The data on patients’ age at diagnosis (mean: 35.9 years), disease stage and outcome are summarised in table 1. In this particular subgroup of young breast cancer patients (≤40 years), 61% were 36 years or older at diagnosis.

Patients and their children at the time of diagnosis (parity status)

Sixty percent of our cohort had children at the time of diagnosis (range: 1–4; table 2). The mean number of children was 1.03 per woman. The mean maternal age at birth of the first child was 27.9 years (range: 17–37 years).
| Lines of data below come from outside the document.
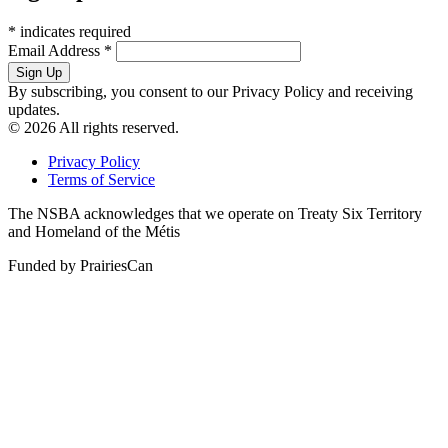
*
indicates required
Email Address
*
By subscribing, you consent to our Privacy Policy and receiving
updates.
© 2026 All rights reserved.
Privacy Policy
Terms of Service
The NSBA acknowledges that we operate on Treaty Six Territory
and Homeland of the Métis
Funded by PrairiesCan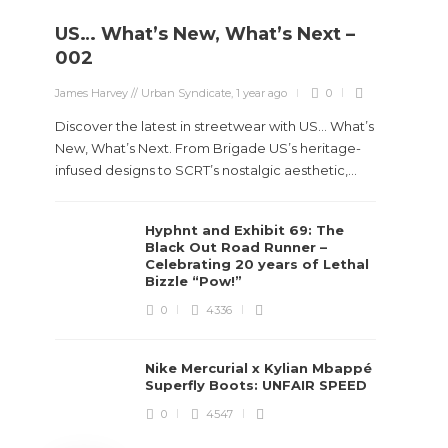
US… What’s New, What’s Next –
Stev
002
Boun
James Harvey // Urban Syndicate
,
1 year ago
0
True
Des
Discover the latest in streetwear with US... What’s
New, What’s Next. From Brigade US’s heritage-
James Ha
infused designs to SCRT’s nostalgic aesthetic,...
Steven 
Hyphnt and Exhibit 69: The
visiona
Black Out Road Runner –
spans d
Celebrating 20 years of Lethal
Bizzle “Pow!”
0
4336
Nike Mercurial x Kylian Mbappé
Superfly Boots: UNFAIR SPEED
0
4547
Patients who gave birth to children after breast cancer diagnosis and therapy

Five women gave birth to a child after breast cancer diagnosis and therapy (table 2). In four cases, the pregnancies were desired. These four women were childless at the time of breast cancer diagnosis. One pregnancy occurred after assisted reproduction (oocyte donation) and three women became pregnant spontaneously. Two patients had received adjuvant chemotherapy. In two cases, ongoing endocrine therapy was discontinued with the intention of getting pregnant (nonpersistence). One patient opted against endocrine therapy for this reason (noncompliance). The fourth patient had no endocrine therapy because she had hormone receptor (HR)-negative disease. The patients who gave birth to a desired child were significantly younger at the time of breast cancer diagnosis than the other 96 patients of the cohort (31.5 years vs 36.0 years, p = 0.021). The time between breast cancer diagnosis and birth was 32 months, 38 months, 77 months and 117 months, respectively. At the time of data analysis, all four women were alive with no evidence of disease.
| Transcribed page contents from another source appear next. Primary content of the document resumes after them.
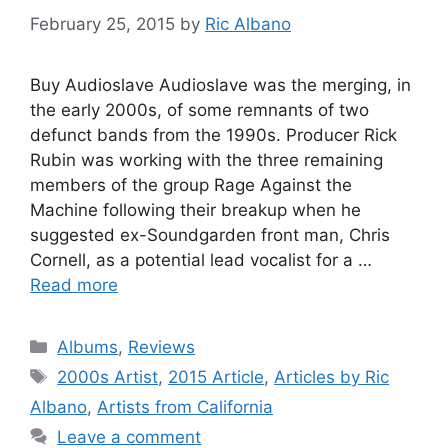
February 25, 2015
by
Ric Albano
Buy Audioslave Audioslave was the merging, in
the early 2000s, of some remnants of two
defunct bands from the 1990s. Producer Rick
Rubin was working with the three remaining
members of the group Rage Against the
Machine following their breakup when he
suggested ex-Soundgarden front man, Chris
Cornell, as a potential lead vocalist for a …
Read more
Categories
Albums
,
Reviews
Tags
2000s Artist
,
2015 Article
,
Articles by Ric
Albano
,
Artists from California
Leave a comment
In one case, the pregnancy was unintended and was diagnosed shortly after completion of oncological therapy (neoadjuvant chemotherapy, surgery, radiotherapy). At the time of breast cancer diagnosis, the patient was 39 years of age and already had two children. Ten months after she delivered her third child, distant metastases were diagnosed. Eight months later, she died of metastatic breast cancer.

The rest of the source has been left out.